Mu'atthalah berasal dari kalimat عطل yang artinya putus dan berhenti, jama'/pluralnya adalah معطلون. Contohnya seperti سيارة معطلة yang artinya mobil yang mogok. Mu'atthal berarti disfungsi dan pembatalan.
DR Yusuf Al Qaradawi dalam buku Dirasah fi maqasid syariah menyebut sebuah istilah المعطلون الجدد, Qaradawi menyebut ada sekelompok orang yang giat mewacanakan pembatalan syariah dan menggantinya dengan ideologi lain terutama liberalisme. Mereka gemar membatalkan dalil dalil syar'i dari masalah fiqh,sosial, ekonomi hingga politik.
Disini kita menamakannya sebagai Neo mu'atthilah, Qaradawi mencirikan orang orang yang berpandangan Neo mu'atthilah zaman ini dengan :
1. Mendahulukan pertimbangan logika (termasuk budaya lokal) ketimbang Wahyu, baik dalam fiqh hingga sejarah manusia.
2. Konsisten melawan teks teks Al Qur'an dan Sunnah dengan logika akal secara membabi buta. Mereka melakukannya tanpa ilmu dan petunjuk agama.
3. Mereka sudah berani dan PEDE berbicara diranah publik tanpa ilmu. Sehingga kerap membawa fitnah terhadap agama dan umat-nya.
4. Mereka sudah menjadi عبيد الفكر الغربى yaitu budak pemikiran barat. Mereka malu menggunakan syariah dan lebih percaya diri menggunakan ideologi ideologi buatan manusia.
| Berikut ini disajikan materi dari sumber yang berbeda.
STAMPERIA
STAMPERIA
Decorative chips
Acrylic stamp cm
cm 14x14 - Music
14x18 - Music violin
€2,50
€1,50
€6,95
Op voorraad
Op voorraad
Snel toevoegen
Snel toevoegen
Keempat ciri ciri ini menandakan bahwa kaum Neo mu’atthilah ini sebenarnya berasal dari kalangan terdidik dan termasuk kalangan yang terdidik dipesantren dan perguruan perguruan tinggi Islam. Mereka sebenarnya sedikit banyak sudah mempelajari ilmu hadist,aqidah, tafsir,usul fiqh dsb dsb.
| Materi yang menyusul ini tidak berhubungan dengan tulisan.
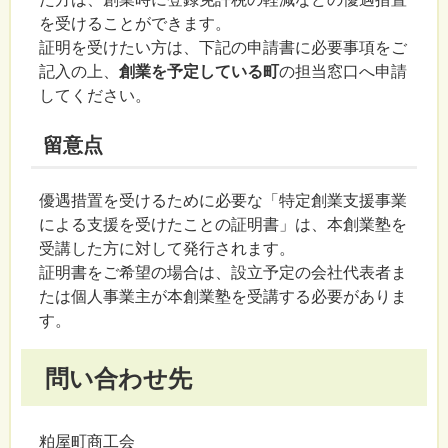
を受けることができます。
証明を受けたい方は、下記の申請書に必要事項をご
記入の上、
創業を予定している町
の担当窓口へ申請
してください。
留意点
優遇措置を受けるために必要な「特定創業支援事業
による支援を受けたことの証明書」は、本創業塾を
受講した方に対して発行されます。
証明書をご希望の場合は、設立予定の会社代表者ま
たは個人事業主が本創業塾を受講する必要がありま
す。
問い合わせ先
粕屋町商工会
Namun mereka tetap dikuasai oleh filsafat Sofisme (safasthaiyyah). Yaitu sebuah terminasi filsafat Yunani kuno abad ke5 Masehi yang menihilkan kebenaran sejati dan mengagungkan materialisme. Sofisme adalah fondasi dari falsafah barat modern saat ini.
Meskipun ilmu ilmu para sarjana muslim ini luas dan dalam, namun keilmuan Islam mereka hanyalah sebuah koleksi klasik didalam benak mereka, sebab mereka secara substansial sudah terformat pikirannya menjadi seorang sofism. Seorang sofis akan cenderung meremehkan dalil dalil syar’i dari Wahyu meski dia selalu lantang menyebut dirinya sebagai sarjana atau ahli agama.